With strong Democrat support, Republicans want a partnership in the recovery plan.
In his third inaugural address on Wednesday, Governor Jay Inslee said he is confident that Washingtonians will remain resilient enough to overcome the COVID-19 pandemic.
In a brief address, Inslee said he was committed to focusing on racial injustice, returning people to work as soon as possible and advancing his climate change initiatives through the 2021 remote session of the state Legislature.
“We will go forward because we are resilient,” Inslee said. “We should embrace what we’ve learned together (from the pandemic).”
The Democrat Inslee begins his third term in office with a Democrat majority in the state Senate and House of Representatives.

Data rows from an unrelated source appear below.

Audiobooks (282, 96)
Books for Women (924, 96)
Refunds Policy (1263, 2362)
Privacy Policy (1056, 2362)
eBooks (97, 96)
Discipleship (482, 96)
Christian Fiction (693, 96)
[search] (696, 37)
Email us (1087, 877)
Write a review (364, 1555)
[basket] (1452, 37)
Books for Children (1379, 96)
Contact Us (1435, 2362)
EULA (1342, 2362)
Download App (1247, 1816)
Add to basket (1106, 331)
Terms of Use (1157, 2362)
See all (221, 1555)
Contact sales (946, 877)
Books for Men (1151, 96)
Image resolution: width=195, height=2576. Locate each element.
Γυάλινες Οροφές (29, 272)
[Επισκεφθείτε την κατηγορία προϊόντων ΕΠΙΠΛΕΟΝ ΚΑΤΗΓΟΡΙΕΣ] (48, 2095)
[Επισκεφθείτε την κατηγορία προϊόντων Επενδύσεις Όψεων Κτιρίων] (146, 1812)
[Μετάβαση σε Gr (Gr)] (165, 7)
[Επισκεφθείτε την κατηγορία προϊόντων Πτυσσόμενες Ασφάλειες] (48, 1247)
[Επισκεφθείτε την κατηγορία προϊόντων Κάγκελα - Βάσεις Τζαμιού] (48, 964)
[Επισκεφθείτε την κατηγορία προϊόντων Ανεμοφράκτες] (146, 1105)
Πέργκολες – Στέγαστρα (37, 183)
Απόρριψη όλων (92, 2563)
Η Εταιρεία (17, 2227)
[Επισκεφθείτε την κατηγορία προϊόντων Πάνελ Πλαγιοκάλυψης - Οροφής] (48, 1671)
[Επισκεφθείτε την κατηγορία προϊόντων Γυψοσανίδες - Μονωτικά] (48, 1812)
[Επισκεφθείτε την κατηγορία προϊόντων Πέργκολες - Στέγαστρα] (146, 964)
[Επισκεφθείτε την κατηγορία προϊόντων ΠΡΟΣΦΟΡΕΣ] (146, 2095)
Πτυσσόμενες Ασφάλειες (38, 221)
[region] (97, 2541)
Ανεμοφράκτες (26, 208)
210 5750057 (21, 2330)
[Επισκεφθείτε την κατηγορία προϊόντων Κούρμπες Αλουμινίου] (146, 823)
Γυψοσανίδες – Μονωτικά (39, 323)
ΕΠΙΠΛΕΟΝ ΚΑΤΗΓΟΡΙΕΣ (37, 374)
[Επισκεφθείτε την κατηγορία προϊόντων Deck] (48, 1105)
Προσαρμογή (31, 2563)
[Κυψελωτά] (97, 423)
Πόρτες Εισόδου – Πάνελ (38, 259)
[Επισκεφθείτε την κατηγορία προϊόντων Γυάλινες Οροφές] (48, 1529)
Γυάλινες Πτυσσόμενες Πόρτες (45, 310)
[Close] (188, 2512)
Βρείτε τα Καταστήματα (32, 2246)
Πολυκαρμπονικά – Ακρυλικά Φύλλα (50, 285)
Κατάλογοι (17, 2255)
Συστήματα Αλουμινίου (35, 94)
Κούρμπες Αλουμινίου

In a response from minority Republicans, Representative Drew Stokesbary said working families cannot afford the cost of proposed taxes that Inslee favors and maintained that Inslee has left legislators out of his pandemic recovery plan.
Proposals such as a capital gains tax and environmental regulations would increase the prices of gasoline and home heating fuels and slow the state’s economic recovery while driving jobs out of the state, Stokesbary said.
He also said bills to curb the Governor’s emergency powers during the pandemic are needed because Inslee has chosen not to include enough legislators in his recovery strategy.
“We elect a citizen Legislature, not a king,” Stokesbary said. He added that the Governor’s pandemic recovery plan to date is insufficient.
Increasing state revenues make tax increases unnecessary while the Legislature should expand grants to struggling businesses, approve a tax rebate for families and significantly speed the administration of coronavirus vaccines to reopen more businesses faster and speed the return of workers to their jobs and students to the classroom, Stokesbary said.